DAC Technical Sessions That Appeal to FPGA Designers
Posted by Dave Orecchio on Thu, Jul 09, 2009 @ 11:24 AM
Guest post by:Andrew B. Kahng,
General Chair, 46th Design Automation Conference.
DAC’s Technical Program this year was developed with great care and should offer something for every designer practicing in our industry. FPGAs can be found in the rapid turnaround segment of the electronics market. In addition, they have permeated the prototyping environment in SOC design. Many technical events at DAC will be of interest to designers who use advanced FPGA devices.
For starters, I would like to draw your attention to a best paper nominee, “A Computing Origami: Folding Streams in FPGAs,” in Session 18. The paper will describe the concept of “folding” streams onto FPGA coprocessors to create efficient design implementations. FPGAs form the central focus of Session 17, “Leveraging Parallelism in FPGAs and Multicore Systems.” This session will cover a comprehensive set of topics focusing on hardware parallelism using FPGAs and multicore computing, two timely subjects for DAC attendees. One paper will present a novel two-tier coarse grain reconfigurable architecture to reduce power and improve performance. Another paper will detail a way to estimate switching activity and reduce power in FPGAs during high-level synthesis. Yet another paper will present a practical application –– accelerating simulation of wireless systems –– using FPGAs. The session, to be held Thursday from 2-4 p.m., will conclude with a presentation showing how FPGAs can be used in hardware-accelerated parallel processing.
Of interest to FPGA designers will be the panel, “System Prototypes: Virtual, Hardware or Hybrid?,” that takes place Tuesday from 10:30 a.m.-noon. Chaired by Ron Wilson, it will explore various forms of prototyping in the SoC design cycle. Will the recent emergence of virtual prototypes signal the end of FPGA-based approaches? Or will the hardware based prototypes continue to survive?
DAC will also offer 19 panels throughout the week in the DAC Pavilion (Booth #1928) in the Exhibit Hall. One session of particular interest to startups and consumers of EDA tools, FPGA-based or otherwise, will be chaired by Lucio Lanza of Lanza Tech Ventures and will be held Tuesday from 1-2 p.m. Lucio will host a Town Hall Meeting that will attempt to answer, “Can We Afford for Start-Ups to Wind Down?,” with panelists from Intel Capital, Needham & Company and Denali. According to Lanza, the economic crisis has strangled investment for semiconductor startups. The lack of industry growth and IPOs, rising design costs, and alternative investment opportunities have all served to starve these engines of innovation. Given the impact of the crisis on the startup model, this panel will consider the resulting long-term health of the semiconductor industry.
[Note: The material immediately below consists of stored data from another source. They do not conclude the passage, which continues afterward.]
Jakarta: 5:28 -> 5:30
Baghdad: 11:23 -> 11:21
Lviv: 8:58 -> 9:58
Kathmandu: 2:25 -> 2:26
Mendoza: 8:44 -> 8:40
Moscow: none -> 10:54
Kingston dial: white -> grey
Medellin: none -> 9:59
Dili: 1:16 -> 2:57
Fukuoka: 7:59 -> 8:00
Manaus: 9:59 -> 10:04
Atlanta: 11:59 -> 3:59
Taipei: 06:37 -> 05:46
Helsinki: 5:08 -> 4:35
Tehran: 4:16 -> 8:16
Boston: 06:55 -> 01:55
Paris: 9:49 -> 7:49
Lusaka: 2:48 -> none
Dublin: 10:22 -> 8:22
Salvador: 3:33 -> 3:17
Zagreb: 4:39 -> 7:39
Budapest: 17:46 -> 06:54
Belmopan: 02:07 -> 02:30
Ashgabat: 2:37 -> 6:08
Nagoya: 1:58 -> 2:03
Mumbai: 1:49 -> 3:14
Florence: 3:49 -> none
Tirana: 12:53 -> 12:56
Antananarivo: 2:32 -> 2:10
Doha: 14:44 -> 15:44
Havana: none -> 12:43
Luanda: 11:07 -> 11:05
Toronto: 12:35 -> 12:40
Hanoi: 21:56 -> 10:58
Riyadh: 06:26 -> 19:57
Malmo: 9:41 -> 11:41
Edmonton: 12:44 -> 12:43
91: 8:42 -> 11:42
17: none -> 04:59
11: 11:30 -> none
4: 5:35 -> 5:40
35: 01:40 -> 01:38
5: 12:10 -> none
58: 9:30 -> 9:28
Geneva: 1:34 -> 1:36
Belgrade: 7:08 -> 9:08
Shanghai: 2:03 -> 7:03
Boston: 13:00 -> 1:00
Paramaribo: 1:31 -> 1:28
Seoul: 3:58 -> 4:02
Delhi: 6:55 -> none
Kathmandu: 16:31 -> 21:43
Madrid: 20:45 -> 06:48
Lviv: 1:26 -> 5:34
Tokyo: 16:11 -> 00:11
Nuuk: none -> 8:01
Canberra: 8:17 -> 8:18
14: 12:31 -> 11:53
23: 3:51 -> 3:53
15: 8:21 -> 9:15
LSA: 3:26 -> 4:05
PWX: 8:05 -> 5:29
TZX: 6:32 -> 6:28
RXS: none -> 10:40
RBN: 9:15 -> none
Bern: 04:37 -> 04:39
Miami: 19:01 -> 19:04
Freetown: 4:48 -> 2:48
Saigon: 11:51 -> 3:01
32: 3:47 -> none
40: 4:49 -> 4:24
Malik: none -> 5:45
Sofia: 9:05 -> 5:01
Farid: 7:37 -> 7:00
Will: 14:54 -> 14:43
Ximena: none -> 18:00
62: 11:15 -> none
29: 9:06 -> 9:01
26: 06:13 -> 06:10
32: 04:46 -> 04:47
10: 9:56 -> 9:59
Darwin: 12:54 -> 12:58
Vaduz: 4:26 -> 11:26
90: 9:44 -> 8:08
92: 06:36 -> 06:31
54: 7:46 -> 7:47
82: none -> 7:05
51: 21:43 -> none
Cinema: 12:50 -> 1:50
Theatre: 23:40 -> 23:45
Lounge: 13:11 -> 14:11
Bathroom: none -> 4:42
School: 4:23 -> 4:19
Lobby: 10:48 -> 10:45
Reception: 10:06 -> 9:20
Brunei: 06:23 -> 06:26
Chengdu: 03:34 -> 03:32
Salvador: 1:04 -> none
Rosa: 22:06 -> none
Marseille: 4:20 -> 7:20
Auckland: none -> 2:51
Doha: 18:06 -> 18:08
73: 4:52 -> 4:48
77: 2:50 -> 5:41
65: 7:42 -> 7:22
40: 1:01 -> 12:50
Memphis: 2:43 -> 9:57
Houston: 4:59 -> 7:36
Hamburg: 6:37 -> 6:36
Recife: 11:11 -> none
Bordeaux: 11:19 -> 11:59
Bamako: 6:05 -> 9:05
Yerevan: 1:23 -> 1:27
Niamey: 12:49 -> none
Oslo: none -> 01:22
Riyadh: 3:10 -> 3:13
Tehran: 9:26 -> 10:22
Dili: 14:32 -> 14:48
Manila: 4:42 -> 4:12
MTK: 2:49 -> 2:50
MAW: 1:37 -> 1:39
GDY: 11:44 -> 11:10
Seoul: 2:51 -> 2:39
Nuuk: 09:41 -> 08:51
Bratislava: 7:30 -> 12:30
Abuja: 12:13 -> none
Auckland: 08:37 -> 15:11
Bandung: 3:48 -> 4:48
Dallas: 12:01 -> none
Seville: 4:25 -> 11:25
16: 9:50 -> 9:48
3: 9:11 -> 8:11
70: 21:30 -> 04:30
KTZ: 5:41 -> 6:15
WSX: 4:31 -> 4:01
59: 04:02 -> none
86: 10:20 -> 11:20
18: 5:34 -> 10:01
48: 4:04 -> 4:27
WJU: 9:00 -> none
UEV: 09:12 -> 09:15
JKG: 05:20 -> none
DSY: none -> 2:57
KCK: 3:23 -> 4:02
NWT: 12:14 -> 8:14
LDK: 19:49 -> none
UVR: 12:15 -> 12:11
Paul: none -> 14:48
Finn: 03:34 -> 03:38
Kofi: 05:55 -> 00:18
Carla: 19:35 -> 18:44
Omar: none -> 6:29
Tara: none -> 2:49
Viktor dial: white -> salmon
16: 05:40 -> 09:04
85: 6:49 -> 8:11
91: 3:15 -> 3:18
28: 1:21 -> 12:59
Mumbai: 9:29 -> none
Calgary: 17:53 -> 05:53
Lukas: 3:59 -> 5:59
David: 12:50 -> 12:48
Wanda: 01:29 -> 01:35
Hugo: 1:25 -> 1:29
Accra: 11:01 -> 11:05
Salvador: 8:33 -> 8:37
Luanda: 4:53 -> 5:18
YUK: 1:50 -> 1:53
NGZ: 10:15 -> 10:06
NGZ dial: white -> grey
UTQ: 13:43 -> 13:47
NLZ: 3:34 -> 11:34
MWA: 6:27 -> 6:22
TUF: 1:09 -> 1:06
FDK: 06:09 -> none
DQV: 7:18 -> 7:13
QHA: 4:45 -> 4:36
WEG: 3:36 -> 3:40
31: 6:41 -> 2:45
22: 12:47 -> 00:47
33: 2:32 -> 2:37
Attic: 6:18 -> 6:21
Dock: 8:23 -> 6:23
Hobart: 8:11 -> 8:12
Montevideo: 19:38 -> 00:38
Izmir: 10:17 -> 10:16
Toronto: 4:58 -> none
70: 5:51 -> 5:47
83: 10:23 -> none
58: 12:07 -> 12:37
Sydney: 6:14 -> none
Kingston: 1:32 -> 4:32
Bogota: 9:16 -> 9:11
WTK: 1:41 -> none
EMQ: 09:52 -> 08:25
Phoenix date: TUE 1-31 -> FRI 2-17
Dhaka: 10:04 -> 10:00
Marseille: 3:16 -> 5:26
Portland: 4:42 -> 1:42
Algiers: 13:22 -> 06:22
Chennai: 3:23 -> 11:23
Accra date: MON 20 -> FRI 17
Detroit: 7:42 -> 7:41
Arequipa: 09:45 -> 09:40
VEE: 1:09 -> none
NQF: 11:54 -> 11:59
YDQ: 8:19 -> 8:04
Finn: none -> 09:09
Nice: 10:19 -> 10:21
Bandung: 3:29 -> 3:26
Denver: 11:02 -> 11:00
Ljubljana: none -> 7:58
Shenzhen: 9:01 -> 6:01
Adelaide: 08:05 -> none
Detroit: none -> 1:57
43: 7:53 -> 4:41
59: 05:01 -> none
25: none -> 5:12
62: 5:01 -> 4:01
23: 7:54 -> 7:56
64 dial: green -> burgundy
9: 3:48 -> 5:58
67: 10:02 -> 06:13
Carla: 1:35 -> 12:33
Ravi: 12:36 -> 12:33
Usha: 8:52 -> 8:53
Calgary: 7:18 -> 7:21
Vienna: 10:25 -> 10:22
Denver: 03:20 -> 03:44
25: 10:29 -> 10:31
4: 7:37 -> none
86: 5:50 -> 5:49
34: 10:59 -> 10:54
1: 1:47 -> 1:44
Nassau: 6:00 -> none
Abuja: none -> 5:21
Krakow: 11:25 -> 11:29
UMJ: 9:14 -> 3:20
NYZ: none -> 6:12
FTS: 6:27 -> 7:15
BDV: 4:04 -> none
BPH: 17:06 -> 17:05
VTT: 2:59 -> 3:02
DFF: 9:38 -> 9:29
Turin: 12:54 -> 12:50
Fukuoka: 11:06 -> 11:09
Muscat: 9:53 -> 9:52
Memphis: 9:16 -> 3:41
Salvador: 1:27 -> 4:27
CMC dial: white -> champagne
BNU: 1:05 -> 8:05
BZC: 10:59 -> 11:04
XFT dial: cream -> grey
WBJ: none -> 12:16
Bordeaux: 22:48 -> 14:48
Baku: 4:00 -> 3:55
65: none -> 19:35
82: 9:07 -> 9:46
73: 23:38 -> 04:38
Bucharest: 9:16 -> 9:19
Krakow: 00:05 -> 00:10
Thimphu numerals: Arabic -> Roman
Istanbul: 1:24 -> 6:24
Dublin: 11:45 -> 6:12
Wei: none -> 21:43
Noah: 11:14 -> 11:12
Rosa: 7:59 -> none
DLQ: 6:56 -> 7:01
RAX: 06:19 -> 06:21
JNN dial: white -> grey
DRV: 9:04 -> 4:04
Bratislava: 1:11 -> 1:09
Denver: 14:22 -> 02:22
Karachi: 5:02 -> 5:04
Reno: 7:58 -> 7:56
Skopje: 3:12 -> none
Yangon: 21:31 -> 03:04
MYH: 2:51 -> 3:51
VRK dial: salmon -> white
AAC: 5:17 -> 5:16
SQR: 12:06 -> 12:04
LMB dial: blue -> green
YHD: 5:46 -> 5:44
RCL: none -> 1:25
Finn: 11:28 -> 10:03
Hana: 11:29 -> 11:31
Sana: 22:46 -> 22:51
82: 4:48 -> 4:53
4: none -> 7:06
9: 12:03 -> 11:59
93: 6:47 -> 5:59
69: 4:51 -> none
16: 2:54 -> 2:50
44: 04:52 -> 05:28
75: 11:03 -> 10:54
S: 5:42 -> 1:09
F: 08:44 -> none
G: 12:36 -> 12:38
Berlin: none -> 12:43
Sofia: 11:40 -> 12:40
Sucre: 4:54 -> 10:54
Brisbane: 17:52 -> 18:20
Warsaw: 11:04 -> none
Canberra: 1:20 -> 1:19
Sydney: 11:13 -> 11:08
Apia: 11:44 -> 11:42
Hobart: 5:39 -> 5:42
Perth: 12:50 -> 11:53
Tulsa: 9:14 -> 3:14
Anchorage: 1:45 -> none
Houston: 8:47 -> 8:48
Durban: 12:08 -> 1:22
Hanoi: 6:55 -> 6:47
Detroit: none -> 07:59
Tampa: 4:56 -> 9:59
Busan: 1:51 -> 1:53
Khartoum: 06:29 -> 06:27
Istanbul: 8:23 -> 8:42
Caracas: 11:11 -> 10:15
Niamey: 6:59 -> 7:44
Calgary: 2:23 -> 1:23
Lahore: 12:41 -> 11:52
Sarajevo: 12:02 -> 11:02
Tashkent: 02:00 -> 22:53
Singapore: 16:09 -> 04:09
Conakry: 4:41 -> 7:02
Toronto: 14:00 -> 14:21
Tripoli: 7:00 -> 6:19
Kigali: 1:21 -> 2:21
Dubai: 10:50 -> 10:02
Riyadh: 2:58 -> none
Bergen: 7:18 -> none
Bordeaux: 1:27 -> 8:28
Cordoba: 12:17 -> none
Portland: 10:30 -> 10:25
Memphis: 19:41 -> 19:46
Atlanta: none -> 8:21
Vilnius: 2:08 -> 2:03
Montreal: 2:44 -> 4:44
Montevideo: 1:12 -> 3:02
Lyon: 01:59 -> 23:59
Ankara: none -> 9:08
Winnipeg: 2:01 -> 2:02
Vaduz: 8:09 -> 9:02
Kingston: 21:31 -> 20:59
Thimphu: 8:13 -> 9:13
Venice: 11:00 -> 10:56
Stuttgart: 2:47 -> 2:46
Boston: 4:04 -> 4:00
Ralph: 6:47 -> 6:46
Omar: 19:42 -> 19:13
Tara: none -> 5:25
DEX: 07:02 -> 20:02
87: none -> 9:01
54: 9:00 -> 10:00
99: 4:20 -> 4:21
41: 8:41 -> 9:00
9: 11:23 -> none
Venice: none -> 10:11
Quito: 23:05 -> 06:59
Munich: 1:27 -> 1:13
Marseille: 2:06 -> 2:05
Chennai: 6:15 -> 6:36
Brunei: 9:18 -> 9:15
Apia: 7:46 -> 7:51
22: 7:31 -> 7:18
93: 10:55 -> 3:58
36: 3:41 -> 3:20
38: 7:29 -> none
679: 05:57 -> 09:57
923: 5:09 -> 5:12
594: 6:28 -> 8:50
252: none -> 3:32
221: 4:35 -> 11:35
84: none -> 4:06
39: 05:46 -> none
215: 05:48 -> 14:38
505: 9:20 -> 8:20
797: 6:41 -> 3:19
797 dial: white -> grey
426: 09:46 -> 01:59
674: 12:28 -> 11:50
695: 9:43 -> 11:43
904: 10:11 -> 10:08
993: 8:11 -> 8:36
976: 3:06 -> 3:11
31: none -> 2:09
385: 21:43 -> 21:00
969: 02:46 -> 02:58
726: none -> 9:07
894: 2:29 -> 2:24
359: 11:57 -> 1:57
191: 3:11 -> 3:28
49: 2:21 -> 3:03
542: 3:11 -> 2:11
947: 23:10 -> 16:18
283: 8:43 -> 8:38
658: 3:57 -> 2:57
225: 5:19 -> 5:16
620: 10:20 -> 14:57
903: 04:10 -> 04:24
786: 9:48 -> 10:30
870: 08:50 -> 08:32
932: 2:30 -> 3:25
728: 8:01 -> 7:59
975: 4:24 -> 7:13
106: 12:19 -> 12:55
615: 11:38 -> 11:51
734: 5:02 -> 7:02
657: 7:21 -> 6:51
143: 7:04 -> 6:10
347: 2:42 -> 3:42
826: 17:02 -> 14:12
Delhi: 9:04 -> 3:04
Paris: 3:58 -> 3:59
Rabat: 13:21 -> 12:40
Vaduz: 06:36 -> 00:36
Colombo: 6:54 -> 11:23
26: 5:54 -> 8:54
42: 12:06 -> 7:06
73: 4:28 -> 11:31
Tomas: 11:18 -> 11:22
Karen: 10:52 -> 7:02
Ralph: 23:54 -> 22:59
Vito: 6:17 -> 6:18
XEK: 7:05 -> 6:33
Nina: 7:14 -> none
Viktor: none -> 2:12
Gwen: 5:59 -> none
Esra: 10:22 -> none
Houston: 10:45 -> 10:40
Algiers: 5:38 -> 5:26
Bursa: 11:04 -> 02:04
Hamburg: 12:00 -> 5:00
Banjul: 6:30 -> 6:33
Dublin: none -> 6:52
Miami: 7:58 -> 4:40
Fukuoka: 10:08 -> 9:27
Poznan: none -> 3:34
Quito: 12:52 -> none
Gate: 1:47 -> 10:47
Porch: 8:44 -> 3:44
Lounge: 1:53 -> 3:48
On a more positive note, the DAC Exhibit Hall –– with approximately 200 vendors, the Exhibitor Forum, the IC Design Central Pavilion and the already-noted Pavilion –– should be bustling with activity all week long. Startups such as GateRocket (Booth 3550), who’s leading the way in the increasingly important area of FPGA-based verification, will help create a buzz. GateRocket and others continue to bring innovation and change to the both the EDA industry and production semiconductor design methodologies.
With so much going on, you can’t afford to miss DAC in San Francisco later this month. I look forward to seeing you there.